The Van de Ven balance is the real Tottenham intrigue

Van de Ven’s value has always been obvious in open grass. His recovery pace lets Tottenham defend higher than most centre-backs would allow, and that becomes even more valuable under a coach such as De Zerbi, whose teams need centre-backs comfortable defending space behind them as well as passes into them.

Van Hecke offers a different kind of profile. He is not just another body for the defensive depth chart; he is a defender who already understands De Zerbi’s demands from their Brighton connection and is comfortable stepping into possession rather than treating build-up as somebody else’s job.

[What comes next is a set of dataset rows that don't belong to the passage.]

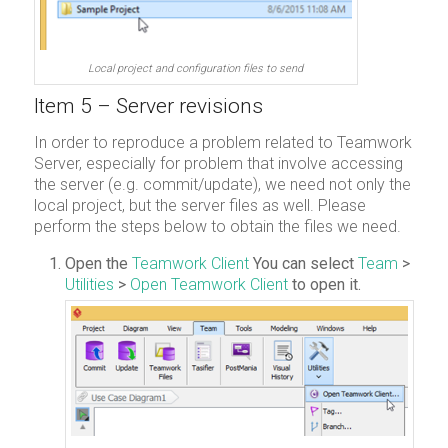
Local project and configuration files to send
Item 5 – Server revisions
In order to reproduce a problem related to Teamwork
Server, especially for problem that involve accessing
the server (e.g. commit/update), we need not only the
local project, but the server files as well. Please
perform the steps below to obtain the files we need.
Open the
Teamwork Client
You can select
Team
>
Utilities
>
Open Teamwork Client
to open it.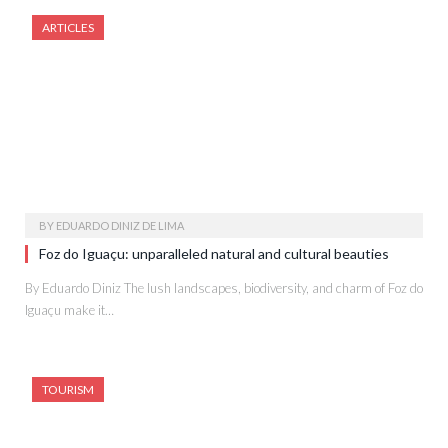
ARTICLES
BY
EDUARDO DINIZ DE LIMA
Foz do Iguaçu: unparalleled natural and cultural beauties
By Eduardo Diniz The lush landscapes, biodiversity, and charm of Foz do
Iguaçu make it…
TOURISM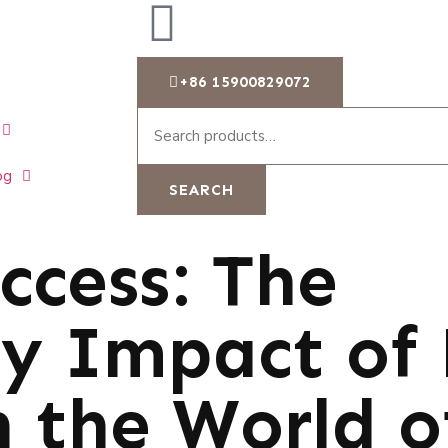
+86 15900829072
og
SEARCH
ccess: The
y Impact of 
n the World o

That is why Saturday’s Netherlands result is more revealing than a standard international appearance. The Dutch did not merely survive with two Tottenham defenders in the side. They controlled the scoreboard, carried a 5-1 result, and gave both players a full 90-minute load against a Sweden side featuring Bergvall. For a Spurs squad that has been in churn, shared rhythm at international level is a useful head start.

It also adds context to the wider defensive reshuffle. Tottenham’s pursuit of centre-back balance has been a recurring theme, from the earlier Van Hecke reaction after his Brighton move to the ongoing questions around Luka Vuskovic’s place in the pecking order.

De Zerbi now has options, but also a selection problem

The temptation is to jump straight from one Netherlands win to a Tottenham starting XI, but De Zerbi’s decision will not be that simple. Cristian Romero, Micky van de Ven, Marcos Senesi, Van Hecke and Vuskovic cannot all occupy the same central spaces, and Spurs still need a defensive structure that serves the whole team rather than just the best individuals.

What this performance does offer is a plausible route. Van Hecke can help Tottenham build cleaner from the back, Van de Ven can protect the space when the line pushes up, and their international minutes together remove at least some of the unknown around communication and spacing.

That could become especially important if De Zerbi wants Tottenham to spend longer spells in the opposition half next season. A high line only works if the centre-backs are brave enough to squeeze, quick enough to recover and calm enough to restart attacks under pressure.

For now, the conclusion is measured but encouraging. Van Hecke’s signing already looked like a De Zerbi-specific move. After a 90-minute World Cup statement alongside Van de Ven, it also looks like Tottenham may have seen the first live rehearsal of a partnership that could define the new manager’s defensive plan.